The "Kill the Bill" protest was denounced by the government and local lawmakers after protesters clashed with police, attacking a police station and leaving some officers with broken bones on Sunday evening.
"Thuggery and disorder by a minority will never be tolerated," the UK's Home Secretary, Priti Patel, tweeted, calling the scenes "unacceptable."
The event had begun as a demonstration against Prime Minister Boris Johnson's flagship policing bill, which critics say would hand the police and ministers powers that could seriously curb the ability of citizens to protest peacefully.
But tensions escalated as the protest wore on Sunday, leading to violent scenes that have been condemned by officers and lawmakers across the political spectrum.
"Officers have been subjected to considerable levels of abuse and violence. One suffered a broken arm and another suffered broken ribs. Both have been taken to hospital," Avon and Somerset Police said Sunday night. "They should never be subjected to assaults or abuse in this way. At least two police vehicles have been set on fire and damage has been caused to the outside of the station."

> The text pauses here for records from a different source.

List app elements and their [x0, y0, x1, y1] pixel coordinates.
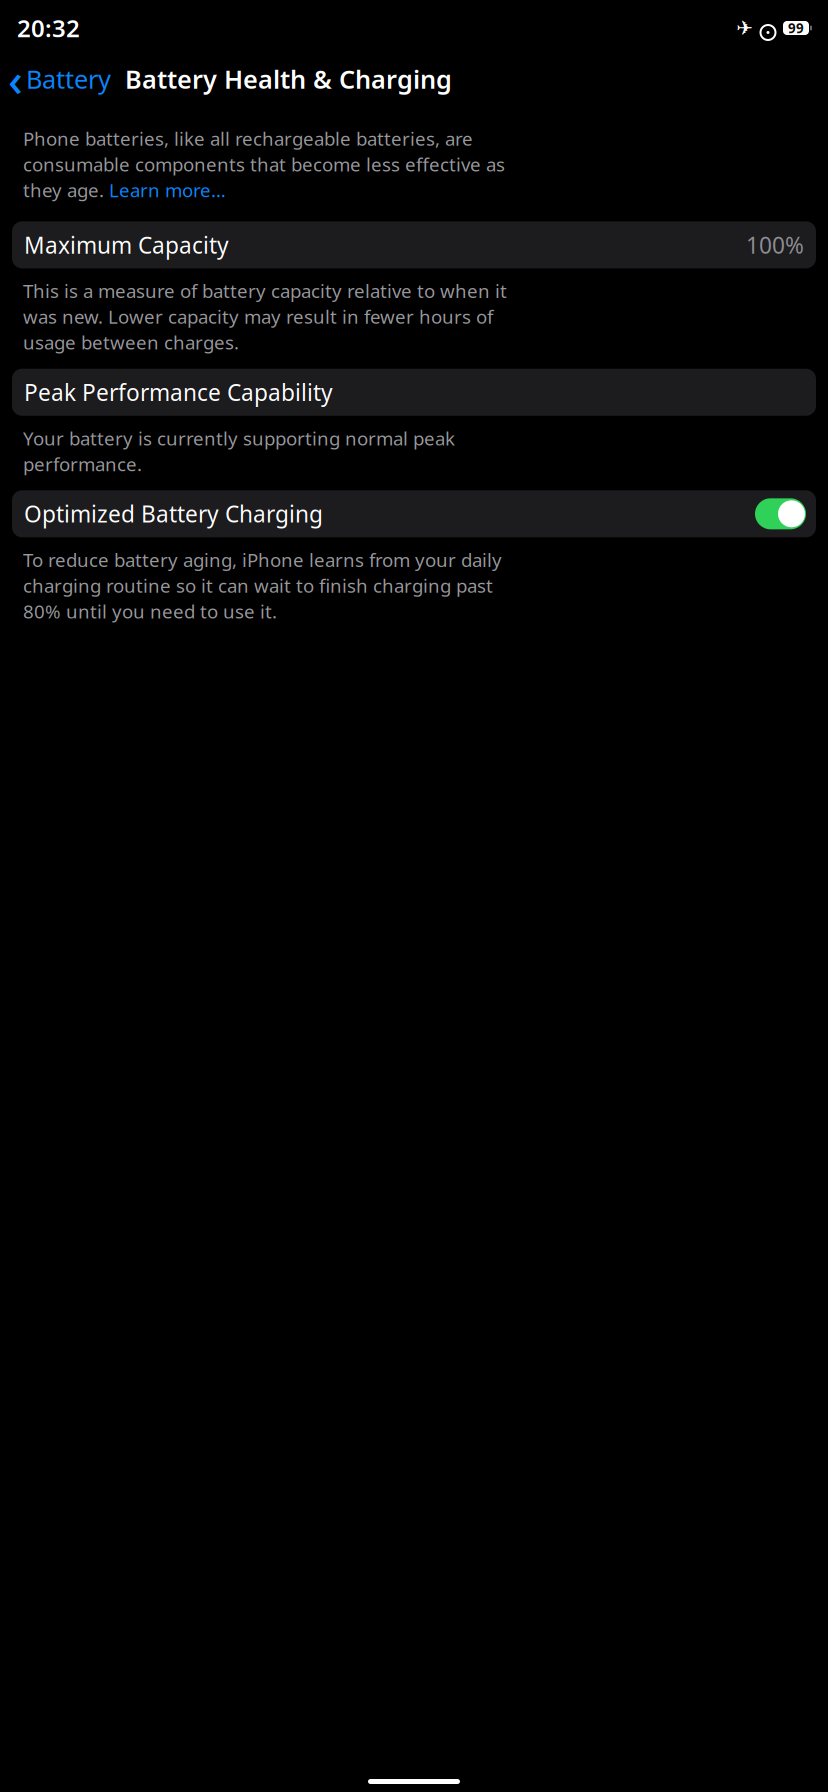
staticText: Optimized Battery Charging: [24, 499, 323, 529]
staticText: usage between charges.: [23, 330, 239, 355]
staticText: Peak Performance Capability: [24, 377, 333, 407]
staticText: Your battery is currently supporting nor…: [23, 426, 455, 450]
staticText: Phone batteries, like all rechargeable b…: [23, 126, 473, 151]
staticText: Battery: [26, 62, 111, 96]
button[interactable]: Peak Performance Capability: [12, 369, 816, 416]
staticText: ‹: [8, 49, 23, 109]
button[interactable]: Optimized Battery Charging: [12, 490, 816, 537]
staticText: Battery Health & Charging: [125, 62, 452, 96]
staticText: 80% until you need to use it.: [23, 599, 277, 624]
staticText: ✈: [736, 17, 753, 39]
staticText: To reduce battery aging, iPhone learns f…: [23, 547, 502, 572]
staticText: This is a measure of battery capacity re…: [23, 278, 507, 303]
button[interactable]: Learn more…: [109, 178, 226, 202]
staticText: consumable components that become less e…: [23, 152, 505, 177]
staticText: performance.: [23, 452, 142, 476]
staticText: 99: [788, 19, 804, 37]
staticText: Learn more…: [109, 178, 226, 202]
staticText: charging routine so it can wait to finis…: [23, 573, 493, 598]
button[interactable]: Maximum Capacity: [12, 221, 816, 268]
staticText: they age.: [23, 178, 109, 202]
staticText: 100%: [746, 230, 804, 260]
staticText: 20:32: [17, 12, 80, 44]
button[interactable]: ‹: [0, 49, 115, 109]
staticText: was new. Lower capacity may result in fe…: [23, 304, 493, 329]
staticText: Maximum Capacity: [24, 230, 229, 260]
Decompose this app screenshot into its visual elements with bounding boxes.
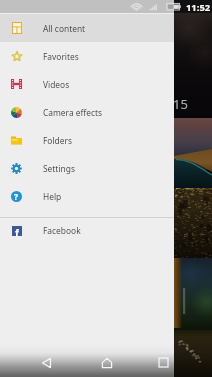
button[interactable]: ? <box>0 182 174 210</box>
staticText: 11:52 <box>186 1 211 14</box>
button[interactable]: Home <box>93 349 120 376</box>
staticText: Facebook <box>43 225 81 236</box>
staticText: ? <box>14 191 19 202</box>
staticText: Videos <box>43 79 70 90</box>
button[interactable]: Back <box>33 349 60 376</box>
button[interactable]: Recent apps <box>150 349 177 376</box>
staticText: Camera effects <box>43 107 103 118</box>
button[interactable]: All content <box>0 14 174 42</box>
button[interactable]: Videos <box>0 70 174 98</box>
button[interactable]: Camera effects <box>0 98 174 126</box>
button[interactable]: Folders <box>0 126 174 154</box>
button[interactable]: Settings <box>0 154 174 182</box>
staticText: Settings <box>43 163 75 174</box>
staticText: Folders <box>43 135 72 146</box>
button[interactable]: f <box>0 218 174 243</box>
staticText: Favorites <box>43 51 79 62</box>
staticText: 15 <box>173 95 188 113</box>
staticText: Help <box>43 191 62 202</box>
staticText: f <box>15 226 19 236</box>
button[interactable]: Favorites <box>0 42 174 70</box>
staticText: All content <box>43 23 86 34</box>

Andy Roebuck, chairman of the Avon and Somerset Police Federation, called the protesters "a mob of animals," while the national chairman of the Police Federation of England and Wales, John Apter, questioned their motives. "This is not about protecting the right to protest, it's violent criminality from a hardcore minority who will hijack any situation for their own aims," he said.
And local Member of Parliament Darren Jones, from the opposition Labour party, said: "You don't campaign for the right to peaceful protest by setting police vans on fire or graffitiing buildings."
The proposed policing bill, along with the violent break-up of a vigil to a murdered woman last weekend
and the arrest of a serving police officer on suspicion of her murder, has put relations between British police and much of the public under severe strain.
Metropolitan Police officer Wayne Couzens was charged with the kidnap and murder of Sarah Everard earlier this month, in a case that has been intensely followed and led to a renewed national discussion about intimidation, harassment and violence against women.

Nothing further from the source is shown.